Como se observa en el aparte trascrito, la ley procesal nueva no puede desconocer derechos adquiridos o situaciones jurídicas consolidadas al amparo de disposiciones materiales previas, aunque ellas aparezcan consignadas en estatutos procesales. En el mismo orden de cosas, las disposiciones materiales o sustanciales nuevas contenidas en la ley procesal tampoco pueden aplicarse para juzgar actos que hayan acaecido previamente a su entrada en vigencia.

Para diferenciar claramente lo que es una norma sustancial de aquello que es una de tipo procesal, vale la pena señalar lo que ha dicho esta corporación. La Corte Constitucional, siguiendo al Consejo de Estado, ha señalado que “una norma sustancial es cualquier regla de derecho positivo que otorga derechos e impone obligaciones a favor de los administrados”. En lo relativo a las normas de tipo procedimental, ha señalado la corporación que éstas pueden ser clasificadas en dos clases: “1. Las que tienen contenido sustancial y 2. Las simplemente procesales, es decir, aquellas que se limitan a señalar ciertas ritualidades del proceso que no afectan en forma positiva ni negativa a los sujetos procesales.” En este orden de ideas, sólo se entenderán como estrictamente procesales aquellas que se restrinjan a señalar meras ritualidades del proceso, sin trascendencia en los derechos sustantivos de las partes”.

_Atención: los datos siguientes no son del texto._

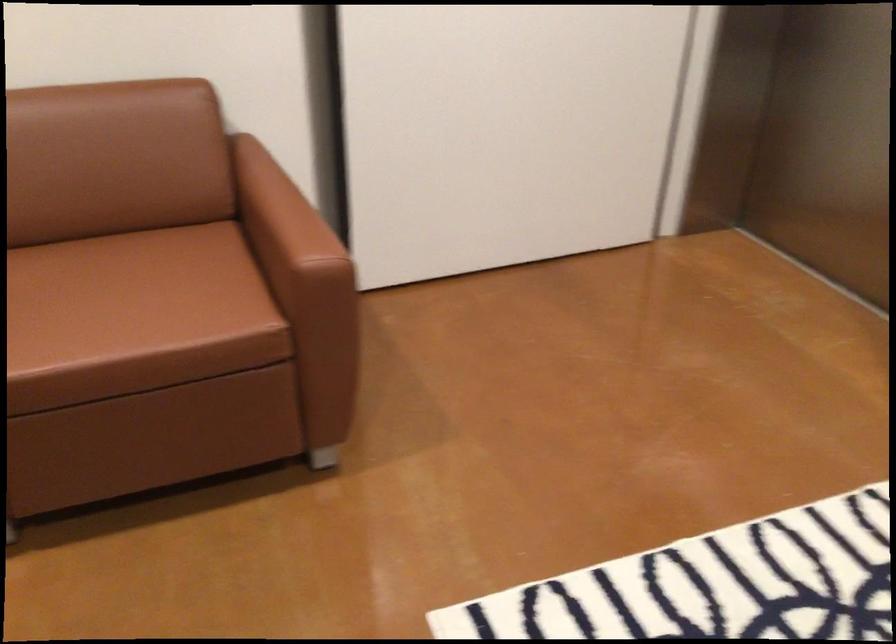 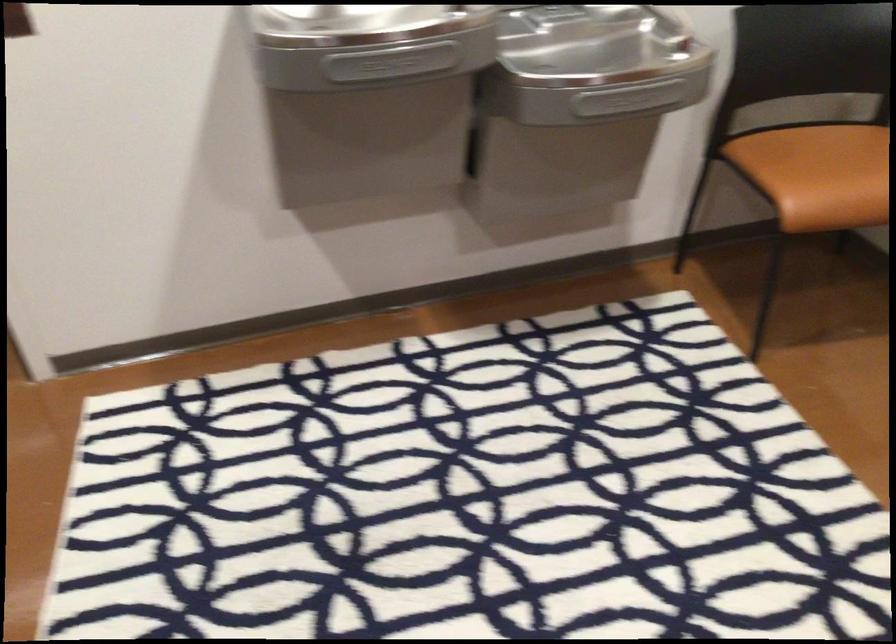 First-person continuous shooting, in which direction is the camera rotating?

The camera rotated toward right-down. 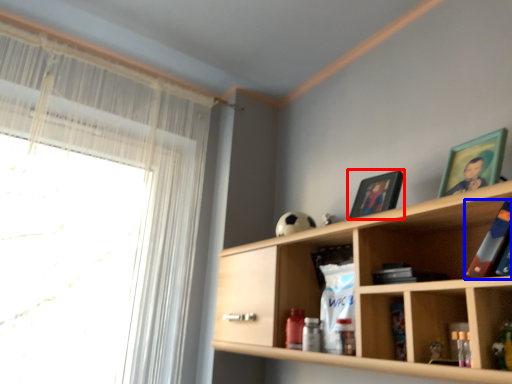 Question: Which point is further to the camera, picture frame (highlighted by a red box) or book (highlighted by a blue box)?

Choices:
 (A) picture frame
 (B) book

Answer: (A) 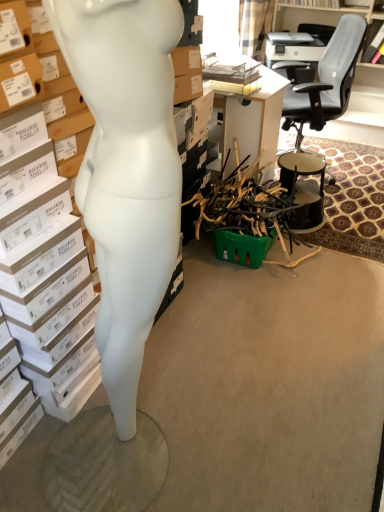 Question: Does white cardboard box at left turn towards white matte mannequin at left?

Choices:
 (A) no
 (B) yes

Answer: (B)

Question: Is white cardboard box at left located outside white matte mannequin at left?

Choices:
 (A) yes
 (B) no

Answer: (A)

Question: Is white cardboard box at left not near white matte mannequin at left?

Choices:
 (A) yes
 (B) no

Answer: (B)

Question: Is white matte mannequin at left at the back of white cardboard box at left?

Choices:
 (A) no
 (B) yes

Answer: (A)

Question: Does white cardboard box at left come in front of white matte mannequin at left?

Choices:
 (A) no
 (B) yes

Answer: (A)

Question: From the image's perspective, is white cardboard box at left on white matte mannequin at left?

Choices:
 (A) yes
 (B) no

Answer: (A)

Question: Is white matte mannequin at left positioned with its back to black leather office chair at upper right?

Choices:
 (A) yes
 (B) no

Answer: (B)

Question: Is white matte mannequin at left completely or partially outside of black leather office chair at upper right?

Choices:
 (A) yes
 (B) no

Answer: (A)

Question: From a real-world perspective, does white matte mannequin at left sit lower than black leather office chair at upper right?

Choices:
 (A) yes
 (B) no

Answer: (B)

Question: Is white matte mannequin at left next to black leather office chair at upper right?

Choices:
 (A) yes
 (B) no

Answer: (B)

Question: From the image's perspective, is white matte mannequin at left located beneath black leather office chair at upper right?

Choices:
 (A) yes
 (B) no

Answer: (A)

Question: Considering the relative positions of white matte mannequin at left and black leather office chair at upper right in the image provided, is white matte mannequin at left to the right of black leather office chair at upper right from the viewer's perspective?

Choices:
 (A) no
 (B) yes

Answer: (A)

Question: Does white cardboard box at left appear on the left side of black glossy drum at right?

Choices:
 (A) yes
 (B) no

Answer: (A) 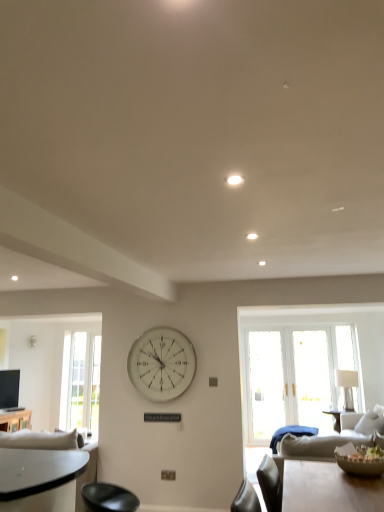 Question: Can you confirm if white fabric lampshade at right is thinner than wooden table at lower left?

Choices:
 (A) yes
 (B) no

Answer: (A)

Question: Is white fabric lampshade at right further to the viewer compared to wooden table at lower left?

Choices:
 (A) no
 (B) yes

Answer: (B)

Question: Is wooden table at lower left at the back of white fabric lampshade at right?

Choices:
 (A) no
 (B) yes

Answer: (A)

Question: From the image's perspective, is white fabric lampshade at right located beneath wooden table at lower left?

Choices:
 (A) no
 (B) yes

Answer: (A)

Question: From the image's perspective, is white fabric lampshade at right on wooden table at lower left?

Choices:
 (A) no
 (B) yes

Answer: (B)

Question: Is white fabric lampshade at right shorter than wooden table at lower left?

Choices:
 (A) yes
 (B) no

Answer: (B)

Question: Is clear glass door at left closer to camera compared to wooden table at lower left?

Choices:
 (A) no
 (B) yes

Answer: (A)

Question: Could you tell me if clear glass door at left is facing wooden table at lower left?

Choices:
 (A) yes
 (B) no

Answer: (B)

Question: Does clear glass door at left have a larger size compared to wooden table at lower left?

Choices:
 (A) no
 (B) yes

Answer: (A)

Question: Is clear glass door at left to the left of wooden table at lower left from the viewer's perspective?

Choices:
 (A) no
 (B) yes

Answer: (A)

Question: From the image's perspective, is clear glass door at left under wooden table at lower left?

Choices:
 (A) yes
 (B) no

Answer: (B)

Question: Considering the relative positions of clear glass door at left and wooden table at lower left in the image provided, is clear glass door at left to the right of wooden table at lower left from the viewer's perspective?

Choices:
 (A) yes
 (B) no

Answer: (A)

Question: Is white fabric lampshade at right completely or partially outside of clear glass door at left?

Choices:
 (A) yes
 (B) no

Answer: (A)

En la anterior sentencia de unificación, la Corte estudiando el caso concreto, encontró que al interior de la ley 472 de 1998, existen además de disposiciones de carácter procesal, algunas de índole sustancial, como lo es el artículo 40 que consagra la responsabilidad solidaria de los representantes de las entidades públicas con quienes concurran a las irregularidades provenientes de la contratación. Dicha responsabilidad, señaló esta corporación, sólo puede aplicarse a hechos ocurridos con posterioridad a la vigencia de la ley, porque a pesar de encontrarse regulada en una ley que establece el procedimiento para ejercer la acción popular consagrada en el artículo 88 de la Constitución Política, es de carácter sustancial.

Finalmente, es pertinente evidenciar que la misma Ley 472 de 1998, en su artículo 45, respecto a su aplicación, claramente dispuso: “Continuarán vigentes las acciones populares consagradas en la legislación nacional, pero su trámite y procedimiento se sujetarán a la presente ley”. Esta disposición fue objeto de control constitucional, siendo declarada exequible por la Corte Constitucional en la Sentencia C-215 de 1999, en la que se consideró lo siguiente:

Para la Corte no existe contradicción entre el artículo 45 de la Ley 472 de 1998 y el artículo 88 superior, habida cuenta que como lo señala expresamente el precepto legal materia de examen, no obstante la regulación de la Ley 472, continuarán vigentes las acciones populares previstas en la legislación nacional con anterioridad a su expedición, pero “su trámite y procedimiento se sujetarán a lo dispuesto en esta ley”, con lo cual se adecuan a las nuevas directrices y propósitos consagrados por el constituyente del 91 al elevarlos al rango superior.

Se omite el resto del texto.